Execise A: Newton’s Method#
A more careful algorithm for Newtons’s methods uses an actual estimate of the error \(e_n = |r - x_n|\) where \(r\) is the root: \(f(r) = 0\).
This in turn is estimated by the difference between the two most recent approximations: \(e_n \approx E_n = |x_n - x_{n-1}|\). (This is typically quite pessimistic, with the error usually being far smaller, so the algorithm is “cautious”.)
One difficulty with this — and why it was not used in the example above — is that the estimate is not available till towards the end of the first iteration, so it is not well-suited to a while
loop.
Thus there again three reasons the iterations can end, all coming at different places in the loop:
Error estimate small enough: \(|x_n - x_{n-1}| \leq errorTolerance\).
Avoiding division by zero: \(Df(x_n) = 0\).
Too many iterations, suggesting an infinite loop:
iteration > maxIterations
.
The final issue to deal with is having both \(x_n\) and \(x_{n-1}\) available at the n-th iteration, preferably done without storing the whole sequence but just just the two most recent values.
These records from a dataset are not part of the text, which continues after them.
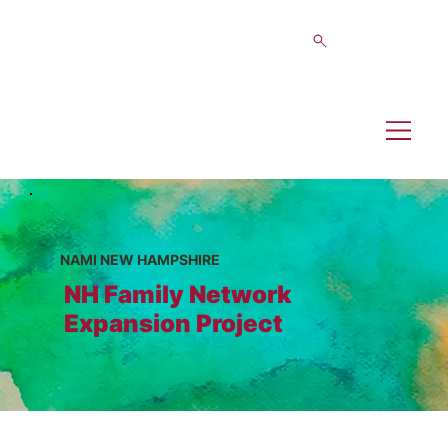
NAMI NEW HAMPSHIRE
NH Family Network
Expansion Project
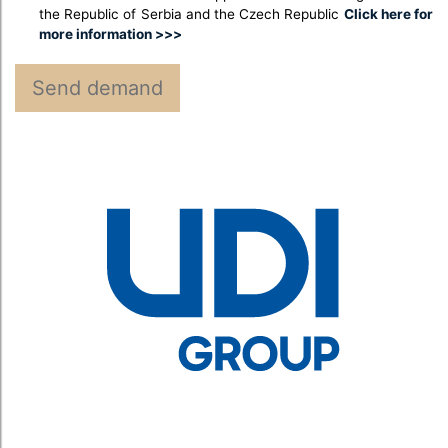
the Republic of Serbia and the Czech Republic
Click here for
more information >>>
Send demand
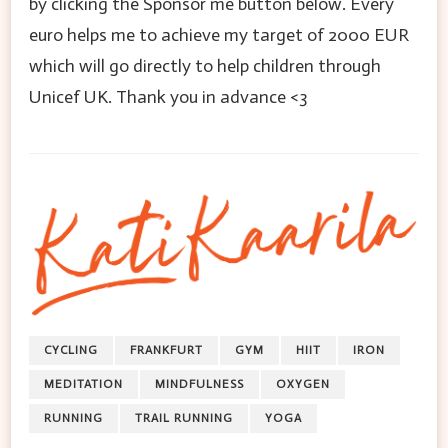
by clicking the Sponsor me button below. Every
euro helps me to achieve my target of 2000 EUR
which will go directly to help children through
Unicef UK. Thank you in advance <3
CYCLING
FRANKFURT
GYM
HIIT
IRON
MEDITATION
MINDFULNESS
OXYGEN
RUNNING
TRAIL RUNNING
YOGA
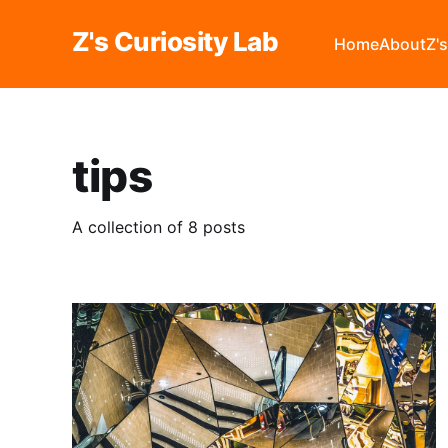
Z's Curiosity Lab
Home
About
Z'
tips
A collection of 8 posts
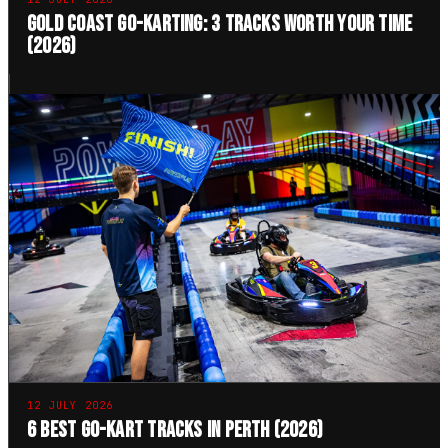
Gold Coast Go-Karting: 3 Tracks Worth Your Time
(2026)
12 JULY 2026
6 Best Go-Kart Tracks in Perth (2026)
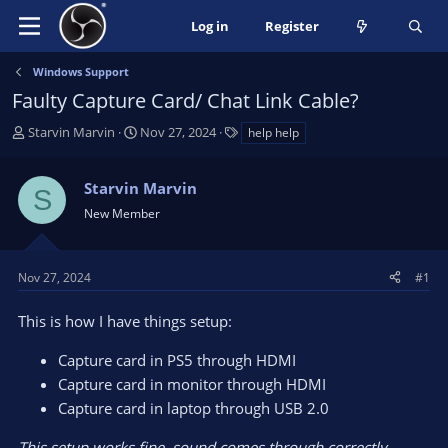
Log in
Register
Windows Support
Faulty Capture Card/ Chat Link Cable?
T
S
T
Starvin Marvin
Nov 27, 2024
help help
h
t
a
r
a
g
Starvin Marvin
e
r
s
S
a
t
New Member
d
d
s
a
t
t
Nov 27, 2024
#1
a
e
r
This is how I have things setup:
t
e
Capture card in PS5 through HDMI
r
Capture card in monitor through HDMI
Capture card in laptop through USB 2.0
This setup works fine, sound comes through correctly.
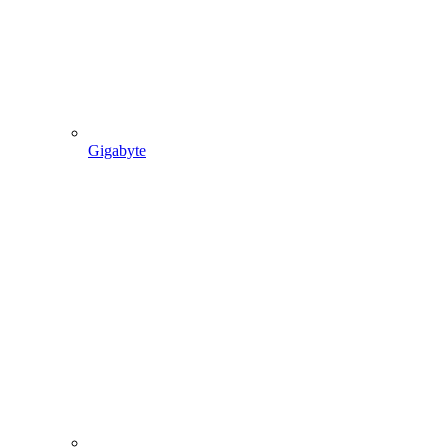
Gigabyte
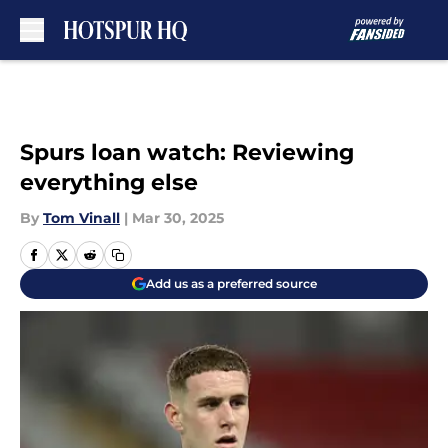
Skip to main content
Spurs loan watch: Reviewing
everything else
By
Tom Vinall
|
Mar 30, 2025
Add us as a preferred source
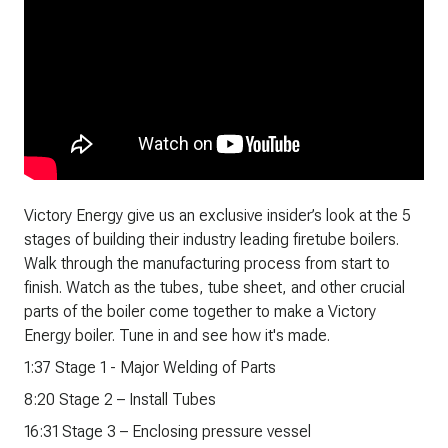
Victory Energy give us an exclusive insider’s look at the 5
stages of building their industry leading firetube boilers.
Walk through the manufacturing process from start to
finish. Watch as the tubes, tube sheet, and other crucial
parts of the boiler come together to make a Victory
Energy boiler. Tune in and see how it's made.
1:37 Stage 1 - Major Welding of Parts
8:20 Stage 2 – Install Tubes
16:31 Stage 3 – Enclosing pressure vessel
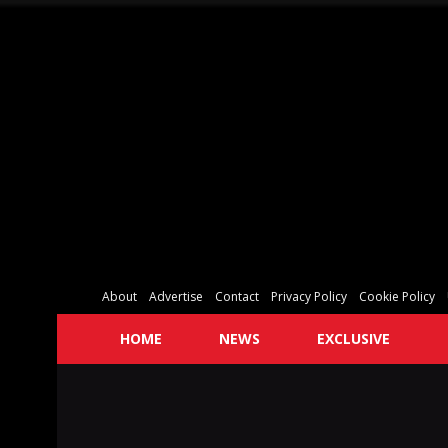
About
Advertise
Contact
Privacy Policy
Cookie Policy
HOME
NEWS
EXCLUSIVE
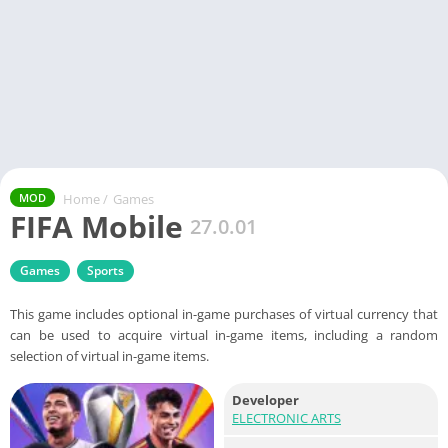
Home
/
Games
MOD
FIFA Mobile
27.0.01
Games
Sports
This game includes optional in-game purchases of virtual currency that
can be used to acquire virtual in-game items, including a random
selection of virtual in-game items.
Developer
ELECTRONIC ARTS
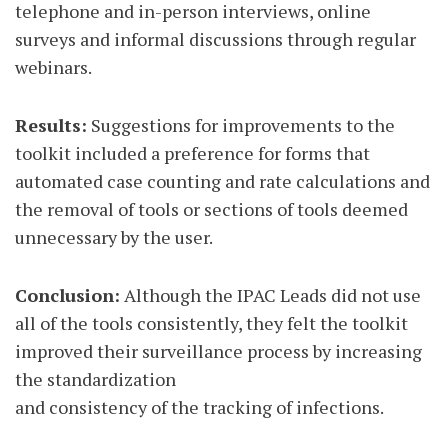
telephone and in-person interviews, online
surveys and informal discussions through regular
webinars.
Results:
Suggestions for improvements to the
toolkit included a preference for forms that
automated case counting and rate calculations and
the removal of tools or sections of tools deemed
unnecessary by the user.
Conclusion:
Although the IPAC Leads did not use
all of the tools consistently, they felt the toolkit
improved their surveillance process by increasing
the standardization
and consistency of the tracking of infections.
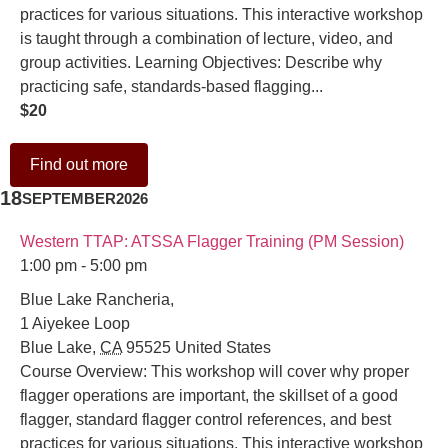
practices for various situations. This interactive workshop
is taught through a combination of lecture, video, and
group activities. Learning Objectives: Describe why
practicing safe, standards-based flagging...
$20
Find out more
18
SEPTEMBER
2026
Western TTAP: ATSSA Flagger Training (PM Session)
1:00 pm - 5:00 pm
Blue Lake Rancheria,
1 Aiyekee Loop
Blue Lake
,
CA
95525
United States
Course Overview: This workshop will cover why proper
flagger operations are important, the skillset of a good
flagger, standard flagger control references, and best
practices for various situations. This interactive workshop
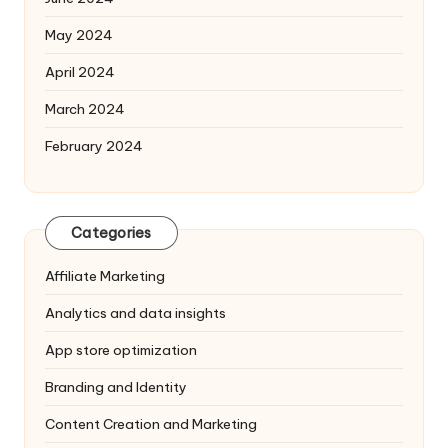
May 2024
April 2024
March 2024
February 2024
Categories
Affiliate Marketing
Analytics and data insights
App store optimization
Branding and Identity
Content Creation and Marketing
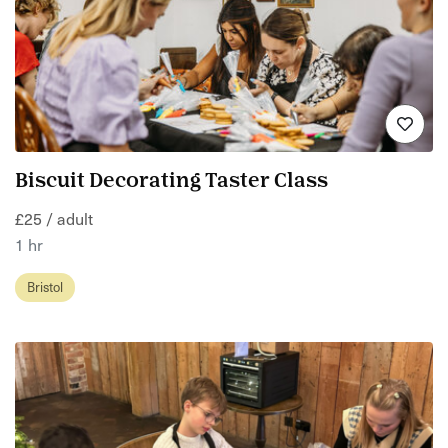
Biscuit Decorating Taster Class
£25 / adult
1 hr
Bristol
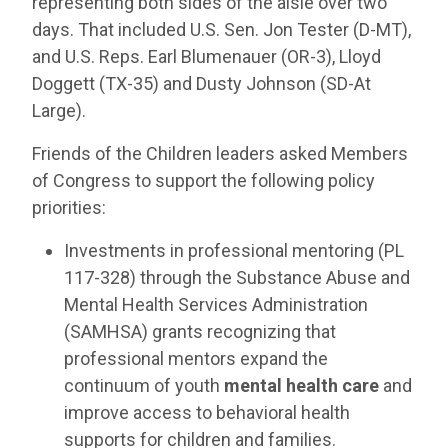
representing both sides of the aisle over two
days. That included U.S. Sen. Jon Tester (D-MT),
and U.S. Reps. Earl Blumenauer (OR-3), Lloyd
Doggett (TX-35) and Dusty Johnson (SD-At
Large).
Friends of the Children leaders asked Members
of Congress to support the following policy
priorities:
Investments in professional mentoring (PL
117-328) through the Substance Abuse and
Mental Health Services Administration
(SAMHSA) grants recognizing that
professional mentors expand the
continuum of youth
mental health care
and
improve access to behavioral health
supports for children and families.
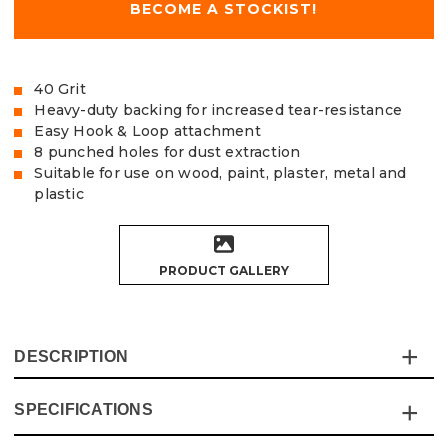
BECOME A STOCKIST!
40 Grit
Heavy-duty backing for increased tear-resistance
Easy Hook & Loop attachment
8 punched holes for dust extraction
Suitable for use on wood, paint, plaster, metal and
plastic
PRODUCT GALLERY
DESCRIPTION
SPECIFICATIONS
The Vaunt Yellow Oxide Sanding Discs provide
exceptional quality and value for money and are made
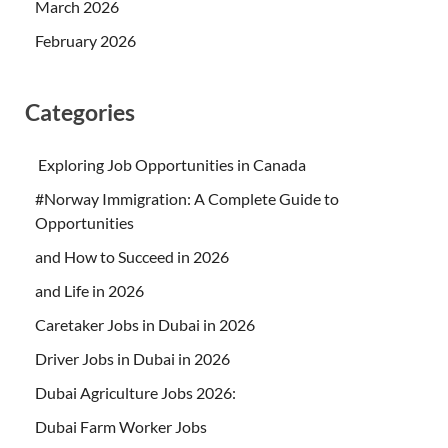
March 2026
February 2026
Categories
Exploring Job Opportunities in Canada
#Norway Immigration: A Complete Guide to
Opportunities
and How to Succeed in 2026
and Life in 2026
Caretaker Jobs in Dubai in 2026
Driver Jobs in Dubai in 2026
Dubai Agriculture Jobs 2026:
Dubai Farm Worker Jobs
Implement a Python function with usage
`(root, errorEstimate, iterationsNeeded) = newton(f, Df, x0, errorTolerance, iterationsMax)`
and test it on a few equations including
\(\sin(x) = 1/2\),
\(x = \cos x\)
one of the polynomials used in previous sections that has known real roots, and
one of the polynomials that has no real roots.
8.6. Footnote: every for
loop could be done as a while
loop, but …#
The for loop
for i in range(a,b,step):
do stuff
can be replaced by
i = a
while a < b:
do stuff
i += step
but this is less clear and concise. More generally iteration over a list or such can also be reworked this way, but it becomes even more convoluted.